In an interview with The Epoch Times, Nicolas Conquer, founder of the Paris-based think tank Western Arc and former spokesman for Republicans Overseas, saw “a clear will of censorship” on the part of French authorities. He notes that Bothorel’s referral targeted X’s algorithm specifically, while sparing other platforms such as Instagram and Google, whose algorithms, Conquer argues, prioritize left-leaning content, media, and resources.

On Feb. 7, Conquer organized a protest denouncing the raid on X’s offices and what he called “the weaponization of the rule of law to intimidate a platform that refuses to bow before state censorship.”

Epoch Times Photo
Nicolas Conquer (center), founder of Western Arc, speaks at a Paris protest following French prosecutors’ raid on X’s headquarters. (Lauren Kim-Minn/Courtesy of Western Arc)

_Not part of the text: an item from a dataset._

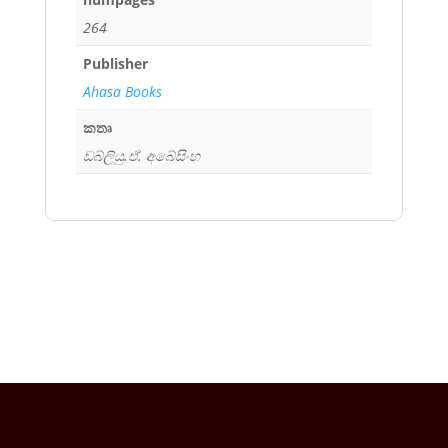
264
Publisher
Ahasa Books
කතෘ
ඩබ්ලියු.ඒ. අබේසිංහ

In his view, the push against X, like earlier moves against Telegram, is “skillfully concealed behind the pretext of child sexual abuse content, which obviously everyone condemns and must be removed.”

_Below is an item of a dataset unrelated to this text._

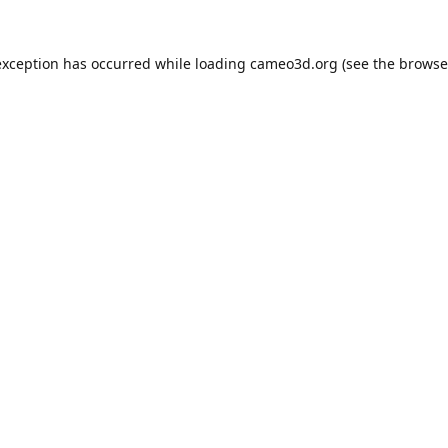
exception has occurred while loading
cameo3d.org
(see the
browse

But the French government, he argues, barely hides its broader intent. He recalls that in February, Macron dismissed free speech as “pure [expletive],” while his foreign minister declared that social media must be “brought to heel” to counter what he called the “reactionary international.”

The prosecution has drawn sharp criticism from several right-wing politicians in France. In February, MEP Marion Maréchal, the niece of Marine Le Pen, founder of France’s right-wing Rassemblement National (RN) party, denounced the raid by the Paris public prosecutor’s office on X’s premises as “a new step in the authoritarian turn of a centrism that, from Paris to Brussels, is striving at all costs to control information.”

Maréchal contrasted this show of judicial force with what she described as government passivity on street crime, which she said was “poisoning the daily lives of the French.”

She went on to list a broader set of grievances: the “closure of opponents’ bank accounts;” pressure on private charitable initiatives such as “La Nuit du Bien Commun;” regulator Arcom’s crackdown on the conservative media channel CNews; the shutdown of the right-wing C8 television network; the Digital Services Act; the Avia law targeting online hate speech; and proposals to ban VPNs or monitor private conversations, “politicized judicial harassment,” and the “criminalization of criticism of immigration.”

She warned: “Our democracies will soon have no lessons left to give to authoritarian regimes.”

The Durov Precedent

Telegram founder Pavel Durov, indicted by the same Paris cybercrime unit in August 2024 on 12 counts tied to his platform, including complicity in the organized-group distribution of child sexual abuse material, has also publicly backed Musk.

“Macron’s France is losing its legitimacy by using criminal investigations as a weapon to restrict freedom of expression and undermine privacy,” Durov wrote on social media. “In Macron’s France, being investigated is the new Légion d’honneur.” He also criticized French prosecutors as “hired, fired, and promoted by the government.”

The remark echoes a long-running institutional debate in France: the European Court of Human Rights has ruled that the French prosecution service does not meet the standards of independence outlined in the European Convention for the Protection of Human Rights and Fundamental Freedoms: the executive branch’s minister of justice retains appointment power without a binding opinion from the High Council of the Judiciary.

Durov himself remained under judicial supervision in France until November 2025. The Telegram investigation continues.

France is not the only progressive government to have moved against X. The United Kingdom opened its own investigation in January, followed by Spain in February. In December, the European Commission fined X 120 million euro under the Digital Services Act (DSA), then opened a second DSA probe in January. X is appealing the fine through the EU General Court—a process that could take years.